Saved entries
Content starts

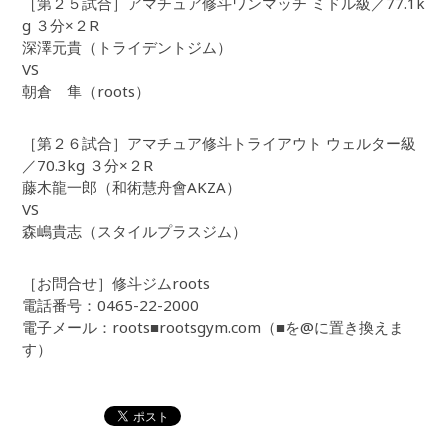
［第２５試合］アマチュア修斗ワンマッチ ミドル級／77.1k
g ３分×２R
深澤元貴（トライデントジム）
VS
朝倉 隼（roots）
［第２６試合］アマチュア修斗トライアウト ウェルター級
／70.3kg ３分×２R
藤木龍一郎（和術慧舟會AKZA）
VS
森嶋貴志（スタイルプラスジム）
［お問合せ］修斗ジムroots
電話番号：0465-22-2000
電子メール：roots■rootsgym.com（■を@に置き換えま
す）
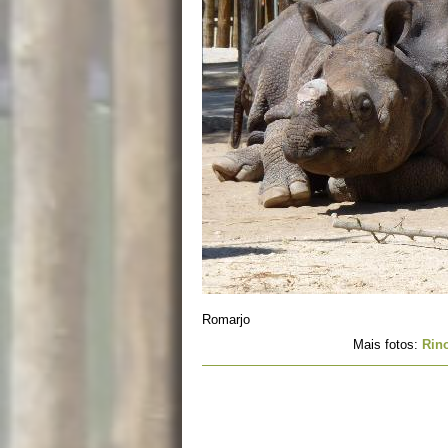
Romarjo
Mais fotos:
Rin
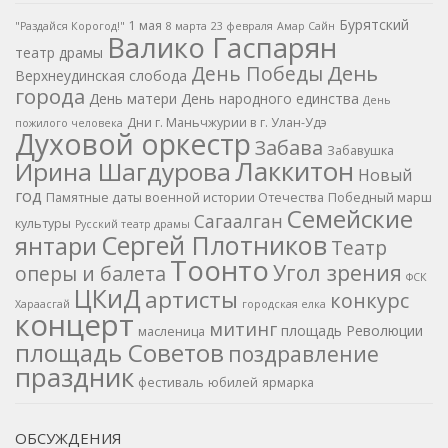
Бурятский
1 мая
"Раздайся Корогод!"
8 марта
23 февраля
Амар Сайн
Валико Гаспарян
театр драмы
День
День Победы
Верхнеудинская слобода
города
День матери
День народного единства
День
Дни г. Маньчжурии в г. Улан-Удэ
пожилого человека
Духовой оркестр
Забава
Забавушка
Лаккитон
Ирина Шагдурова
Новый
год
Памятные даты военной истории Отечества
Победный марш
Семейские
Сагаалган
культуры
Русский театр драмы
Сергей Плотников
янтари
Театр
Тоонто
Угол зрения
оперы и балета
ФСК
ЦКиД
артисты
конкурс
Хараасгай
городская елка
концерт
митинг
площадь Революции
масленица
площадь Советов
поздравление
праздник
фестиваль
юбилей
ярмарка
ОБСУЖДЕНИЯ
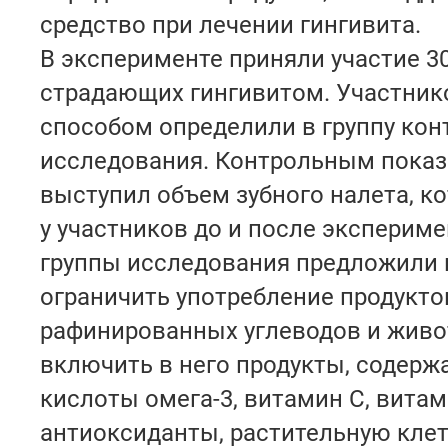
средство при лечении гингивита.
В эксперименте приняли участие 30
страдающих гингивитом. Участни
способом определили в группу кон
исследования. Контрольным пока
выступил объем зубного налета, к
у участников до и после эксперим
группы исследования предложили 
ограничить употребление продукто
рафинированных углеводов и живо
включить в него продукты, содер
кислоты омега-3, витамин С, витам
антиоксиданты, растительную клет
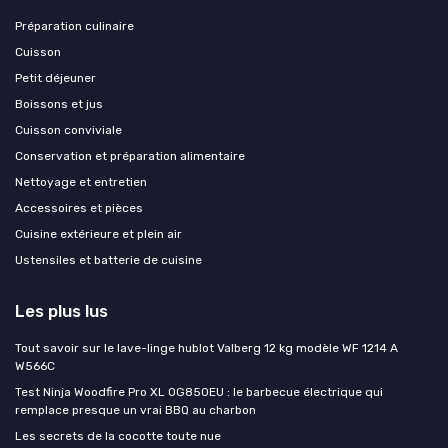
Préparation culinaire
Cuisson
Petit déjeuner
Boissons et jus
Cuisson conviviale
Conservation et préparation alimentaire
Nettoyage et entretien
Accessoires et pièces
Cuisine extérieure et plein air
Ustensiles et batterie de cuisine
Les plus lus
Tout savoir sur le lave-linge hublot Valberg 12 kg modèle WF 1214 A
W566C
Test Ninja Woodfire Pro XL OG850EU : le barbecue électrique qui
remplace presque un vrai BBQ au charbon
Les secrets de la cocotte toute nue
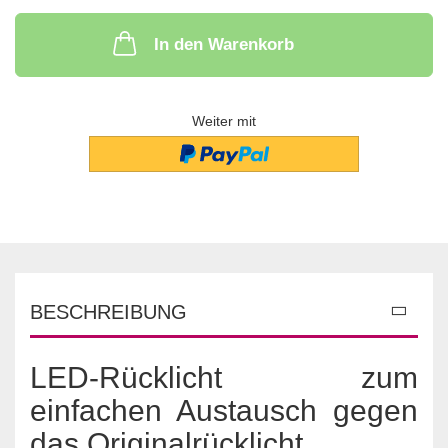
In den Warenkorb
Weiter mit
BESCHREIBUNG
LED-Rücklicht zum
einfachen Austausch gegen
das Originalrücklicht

Content ends

### Exercise requirements:
Reproduce precisely the lines of the entries above, from the one containing "Cuisine extérieure et plein air" through the final one, both ends included, and omit the pictures.

### Exercise response:
Cuisine extérieure et plein air
Ustensiles et batterie de cuisine
Les plus lus
Tout savoir sur le lave-linge hublot Valberg 12 kg modèle WF 1214 A
W566C
Test Ninja Woodfire Pro XL OG850EU : le barbecue électrique qui
remplace presque un vrai BBQ au charbon
Les secrets de la cocotte toute nue
In den Warenkorb
Weiter mit
BESCHREIBUNG
LED-Rücklicht zum
einfachen Austausch gegen
das Originalrücklicht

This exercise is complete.